East European insecurity

After the disarray over Bosnia, the national security crowd in Washington seems to be seized with the question of how to save NATO. They should instead be asking how to ease the insecurity in Eastern Europe and Russia.

To do so, they need to be clear about the wellsprings of that insecurity. The newly freed nations need political and economic reassurance, not military alliance, and a helping hand to bring them into the community of democratic nations.

The worry is that America is not up to the job, especially now that the Republicans have taken control of Congress. Some in the Grand Old Party, like Sen. Jesse Helms, seem to regard any help to transform Eastern Europe and Russia a waste of time and money. The hope is that leaders of broader vision like Senators Robert Dole and Richard Lugar will sense the opportunity and sustain the effort.

Offering NATO membership and security guarantees to Poles, Czechs and Hungarians is tangential to meeting their felt needs. It is also sure to alienate those who are excluded, especially Russia, where a nationalist reaction could topple Boris Yeltsin and the reformers thereby increasing Eastern Europe's insecurity. Foreign Minister Andrei Kozyrev underscored that point last Thursday by holding up the start of his country's cooperation under NATO's Partnership for Peace.

Left intact, it can provide military insurance in case things go wrong in Russia. It can also help promote change by reaching out to ex-Warsaw Pact armies, including Russia's, promoting democratic control of the military and facilitating military conversion to peaceful pursuits. Yet NATO alone cannot meet Eastern Europe's needs. Other institutions can -- if they are strengthened.

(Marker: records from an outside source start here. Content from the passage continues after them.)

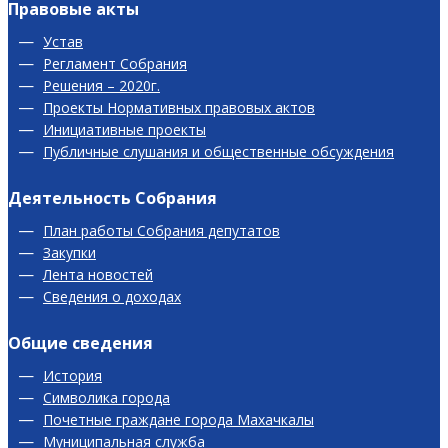
Правовые акты
Устав
Регламент Собрания
Решения – 2020г.
Проекты Нормативных правовых актов
Инициативные проекты
Публичные слушания и общественные обсуждения
Деятельность Собрания
План работы Собрания депутатов
Закупки
Лента новостей
Сведения о доходах
Общие сведения
История
Символика города
Почетные граждане города Махачкалы
Муниципальная служба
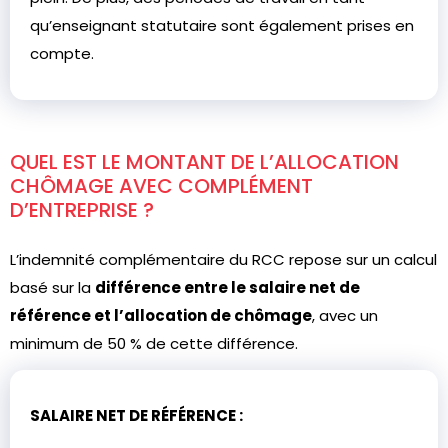
qu’enseignant statutaire sont également prises en
compte.
QUEL EST LE MONTANT DE L’ALLOCATION
CHÔMAGE AVEC COMPLÉMENT
D’ENTREPRISE ?
L’indemnité complémentaire du RCC repose sur un calcul
basé sur la
différence entre le salaire net de
référence et l’allocation de chômage
, avec un
minimum de 50 % de cette différence.
SALAIRE NET DE RÉFÉRENCE :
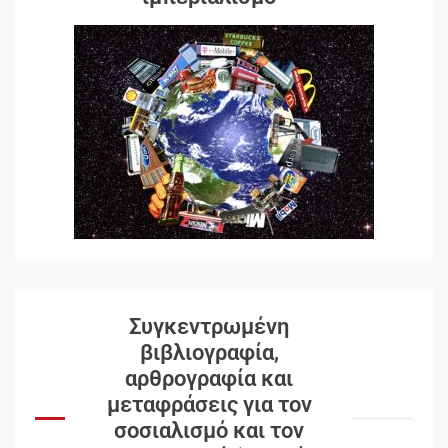
Συγκεντρωμένη
βιβλιογραφία,
αρθρογραφία και
μεταφράσεις για τον
σοσιαλισμό και τον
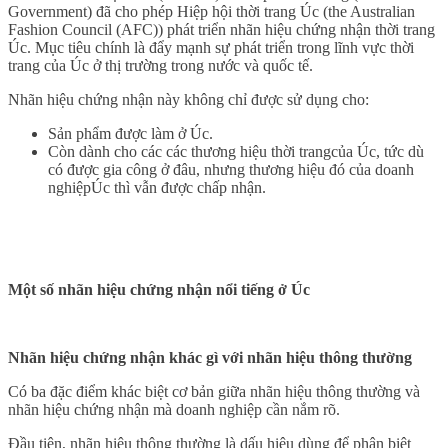
Government) đã cho phép Hiệp hội thời trang Úc (the Australian
Fashion Council (AFC)) phát triển nhãn hiệu chứng nhận thời trang
Úc. Mục tiêu chính là đẩy mạnh sự phát triển trong lĩnh vực thời
trang của Úc ở thị trường trong nước và quốc tế.
Nhãn hiệu chứng nhận này không chỉ được sử dụng cho:
Sản phẩm được làm ở Úc.
Còn dành cho các các thương hiệu thời trangcủa Úc, tức dù
có được gia công ở đâu, nhưng thương hiệu đó của doanh
nghiệpÚc thì vẫn được chấp nhận.
Một số nhãn hiệu chứng nhận nổi tiếng ở Úc
Nhãn hiệu chứng nhận khác gì với nhãn hiệu thông thường
Có ba đặc điểm khác biệt cơ bản giữa nhãn hiệu thông thường và
nhãn hiệu chứng nhận mà doanh nghiệp cần nắm rõ.
Đầu tiên, nhãn hiệu thông thường là dấu hiệu dùng để phân biệt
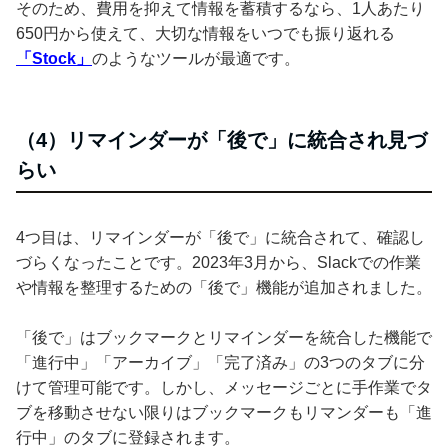
そのため、費用を抑えて情報を蓄積するなら、1人あたり
650円から使えて、大切な情報をいつでも振り返れる
「Stock」
のようなツールが最適です。
（4）リマインダーが「後で」に統合され見づ
らい
4つ目は、リマインダーが「後で」に統合されて、確認し
づらくなったことです。2023年3月から、Slackでの作業
や情報を整理するための「後で」機能が追加されました。
「後で」はブックマークとリマインダーを統合した機能で
「進行中」「アーカイブ」「完了済み」の3つのタブに分
けて管理可能です。しかし、メッセージごとに手作業でタ
ブを移動させない限りはブックマークもリマンダーも「進
行中」のタブに登録されます。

Universities, foundations and other non-governmental organizations need to sustain support for democracy and the free institutions that nurture it. Private-public partnerships can encourage everything from stocking libraries and housing military retirees to funding scientific research by former bomb-builders.

The European Union has yet to lay out a strategy for bringing the East into a European-wide market. It can move a lot more quickly than it has to lower agricultural and other trade barriers. It also can construct road and rail corridors to link the East and West and invest in projects to reverse environmental degradation. Washington also needs to be involved.

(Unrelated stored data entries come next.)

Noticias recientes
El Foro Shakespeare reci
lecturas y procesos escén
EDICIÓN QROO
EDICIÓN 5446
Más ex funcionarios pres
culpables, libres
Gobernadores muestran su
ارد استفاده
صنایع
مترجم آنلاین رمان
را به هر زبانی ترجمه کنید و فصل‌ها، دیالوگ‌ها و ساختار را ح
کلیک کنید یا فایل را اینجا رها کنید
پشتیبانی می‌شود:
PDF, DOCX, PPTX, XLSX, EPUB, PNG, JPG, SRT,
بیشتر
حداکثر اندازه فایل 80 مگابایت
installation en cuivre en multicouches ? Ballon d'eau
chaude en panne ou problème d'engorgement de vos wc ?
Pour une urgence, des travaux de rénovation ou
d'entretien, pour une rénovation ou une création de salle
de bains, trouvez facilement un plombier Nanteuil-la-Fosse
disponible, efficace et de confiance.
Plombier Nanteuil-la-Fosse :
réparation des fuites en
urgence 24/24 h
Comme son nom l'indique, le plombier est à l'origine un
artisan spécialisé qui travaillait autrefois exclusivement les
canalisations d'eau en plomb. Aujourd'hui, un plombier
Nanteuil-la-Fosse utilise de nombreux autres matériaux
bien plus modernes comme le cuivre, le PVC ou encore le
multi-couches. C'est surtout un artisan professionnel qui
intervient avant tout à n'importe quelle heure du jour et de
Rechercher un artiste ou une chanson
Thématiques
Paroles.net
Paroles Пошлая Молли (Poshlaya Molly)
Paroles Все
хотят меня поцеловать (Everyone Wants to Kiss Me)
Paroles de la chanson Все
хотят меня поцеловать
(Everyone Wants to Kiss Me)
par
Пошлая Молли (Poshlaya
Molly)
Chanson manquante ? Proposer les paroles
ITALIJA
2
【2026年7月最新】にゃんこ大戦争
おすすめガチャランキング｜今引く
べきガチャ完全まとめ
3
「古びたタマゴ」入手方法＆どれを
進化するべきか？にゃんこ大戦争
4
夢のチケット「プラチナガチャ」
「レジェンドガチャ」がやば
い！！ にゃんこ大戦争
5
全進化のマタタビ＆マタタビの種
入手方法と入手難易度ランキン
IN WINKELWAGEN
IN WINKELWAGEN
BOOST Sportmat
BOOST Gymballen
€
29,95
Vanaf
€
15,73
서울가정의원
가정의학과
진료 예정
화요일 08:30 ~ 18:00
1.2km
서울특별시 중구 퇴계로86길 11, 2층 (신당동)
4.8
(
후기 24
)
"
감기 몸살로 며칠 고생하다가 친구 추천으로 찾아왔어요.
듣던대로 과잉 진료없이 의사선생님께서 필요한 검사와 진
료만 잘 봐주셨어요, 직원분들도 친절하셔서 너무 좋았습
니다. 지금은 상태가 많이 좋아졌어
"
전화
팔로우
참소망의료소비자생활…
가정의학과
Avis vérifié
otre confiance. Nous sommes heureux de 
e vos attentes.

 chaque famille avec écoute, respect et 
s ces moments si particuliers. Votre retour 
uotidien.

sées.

The Helsinki accords give the 53-nation Conference on Security and Cooperation (CSCE) in Europe a leading role in preventing ethnic conflict and protecting human rights.

The CSCE can also provide political legitimacy to efforts at peacekeeping in the region. Yet Washington has looked upon the CSCE as a rival to NATO and tried to constrain it.

The thickening web of ties with the West can help reassure anxious Eastern Europeans, including Russia, that they will not be left out if they want in.

At the same time, the West would be right to insist that the political and economic standards it sets for cooperation are met by countries seeking assistance and closer ties.

The new Republican majority has a chance to help transform the East. But it will not succeed if it focuses on expanding NATO and does not try to meet the East's political and economic needs -- ease its ethnic frictions.